A lieutenant colonel who requested anonymity said, “Our platoon leaders are just overwhelmed with a large number of young Marines with family problems. You have a situation where kids are having kids.”
Obviously, the Corps adapted to that reality. But that mostly meant accepting the problems as part of the package. And having a spouse at home is far less demanding than having an infant with no spouse. It’s true that our troops deploy to war zones all the time leaving pregnant wives and small children behind. But leaving the kid with friends or relatives is a different thing altogether.

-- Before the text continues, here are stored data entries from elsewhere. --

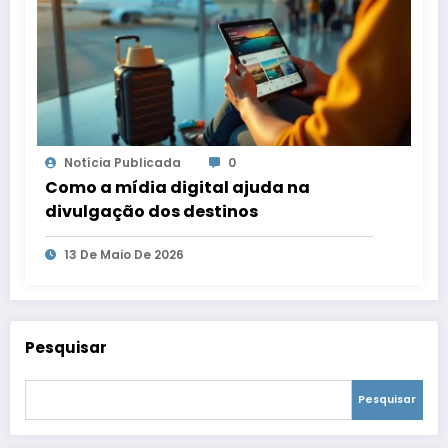
Notícia Publicada
0
Como a mídia digital ajuda na
divulgação dos destinos
13 De Maio De 2026
Pesquisar
Pesquisar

This seems a particularly odd change to make at a time when we’re going to not only start taking in fewer new officers and recruits but forcing out many veterans of our wars in Iraq and Afghanistan who would prefer to continue to serve. Apparently, it was motivated by one egregiously handled case:
Air Force spokeswoman Laurel Tingley said the case of Rebecca Edmonds, an aspiring nurse who was kicked out of the Air Force in 2011 when she became pregnant before being commissioned as an officer, prompted the service to re-examine its rules.
Edmonds discovered she was pregnant in March 2011, a few weeks before her graduation, her attorney, Daniel Conway, said. She was commissioned that July and reported to her nursing transition orientation program, where she reported her pregnancy. Soon afterward, Air Force ROTC began investigating her, concluded she was fraudulently commissioned, and summarily discharged her as an airman basic. The Air Force also billed her about $90,000 for her scholarship.
Now, obviously, charging Edmonds with fraud and billing her for the cost of her education was boneheaded. But that doesn’t mean that it made sense for the Air Force to commission a single, pregnant woman as a second lieutenant.